How the Scopes Trial Was Almost Scooped

Glenn Branch is deputy director of the National Center for Science Education, a nonprofit organization that defends the integrity of American science education against ideological interference. He is the author of numerous articles on evolution education and climate education, and obstacles to them, in such publications as Scientific American, American Educator, The American Biology Teacher, and the Annual Review of Genomics and Human Genetics; and the co-editor, with Eugenie C. Scott, of Not in Our Classrooms: Why Intelligent Design is Wrong for Our Schools (2006).
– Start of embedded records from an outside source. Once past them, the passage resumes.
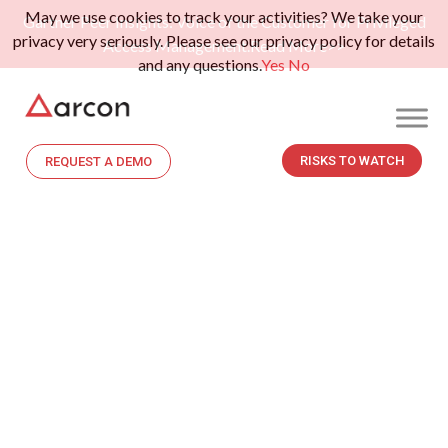
May we use cookies to track your activities? We take your
Gartner Peer Insights: Voice of the Customer for Privileged
privacy very seriously. Please see our privacy policy for details
Access Management.
Read More>>
and any questions.
Yes
No
RISKS TO WATCH
REQUEST A DEMO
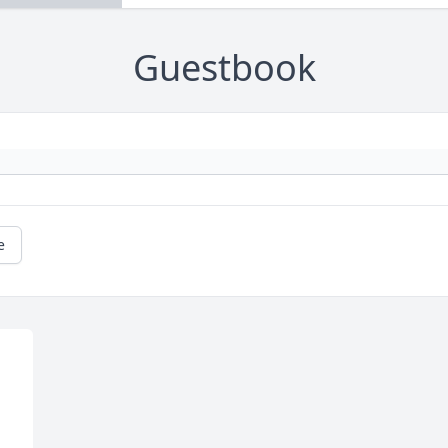
Guestbook
e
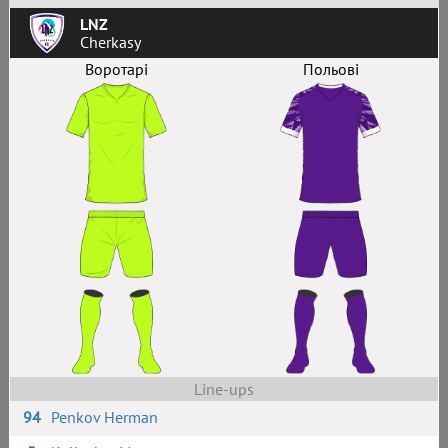
LNZ
Cherkasy
Воротарі
Польові
Line-ups
94
Penkov Herman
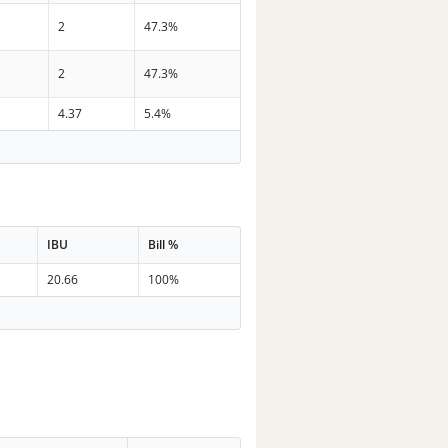
2
47.3%
2
47.3%
4.37
5.4%
IBU
Bill %
20.66
100%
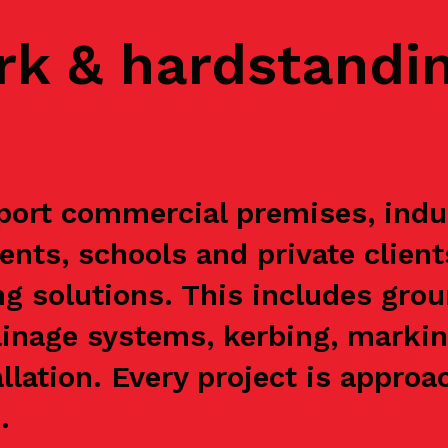
rk & hardstandi
ort commercial premises, indust
ents, schools and private clien
g solutions. This includes grou
ainage systems, kerbing, markin
allation. Every project is appr
.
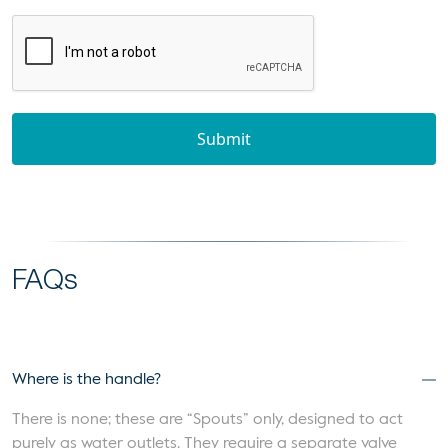
Submit
FAQs
Where is the handle?
There is none; these are “Spouts” only, designed to act
purely as water outlets. They require a separate valve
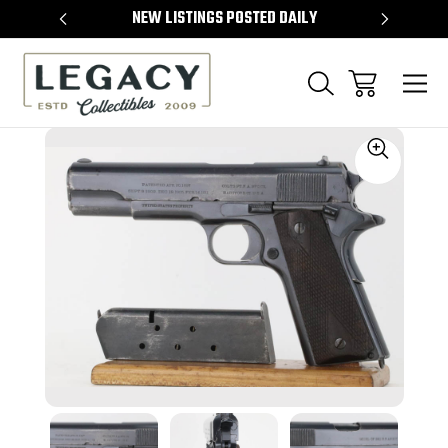
TEMS
NEW LISTINGS POSTED DAILY
SELL 
Sale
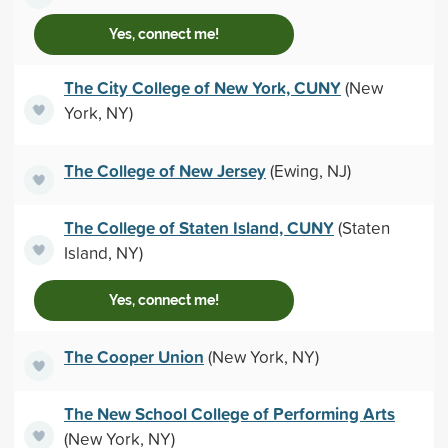
Yes, connect me!
The City College of New York, CUNY
(New
York, NY)
The College of New Jersey
(Ewing, NJ)
The College of Staten Island, CUNY
(Staten
Island, NY)
Yes, connect me!
The Cooper Union
(New York, NY)
The New School College of Performing Arts
(New York, NY)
He received the Evolution Education Award for 2020 from the National Association of Biology Teachers.
In 1925, a young teacher in Dayton, Tennessee, was convicted of violating a state law that forbade the state’s educators “to teach any theory that denies the story of the Divine Creation of man as taught in the Bible, and to teach instead that man has descended from a lower order of animals.” Especially now, as its centennial year is being commemorated in various ways across the nation, the Scopes “monkey” trial is widely known. But the details of a similar controversy in New Mexico three years earlier deserve to be remembered as well.
Famously, the antievolution crusade of the 1920s was launched by William Jennings Bryan, a politician of national stature, who began to encourage the passage of bans on the teaching of evolution at both the state and the local level early in the decade. Probably as a result, in the summer of 1922, the school board in Fort Sumner, New Mexico — perhaps most famous as the site where the outlaw Billy the Kid was shot and killed — adopted a resolution forbidding the teaching of evolution in the town’s schools, and calling for the resignation of any offending teacher.
Fort Sumner’s superintendent of schools, F. E. (for Finis Ewing: he was evidently named after the founder of the Cumberland Presbyterian Church) Dean, was summering in his home state of Missouri when he received a copy of the resolution. He decided that it would not be useful to argue about the resolution at a distance, planning instead on his return to Fort Sumner to argue in person to the board that “I had not been teaching the…doctrine of evolution in the form attributed to me” and moreover to explain that the antievolution resolution was unworkable.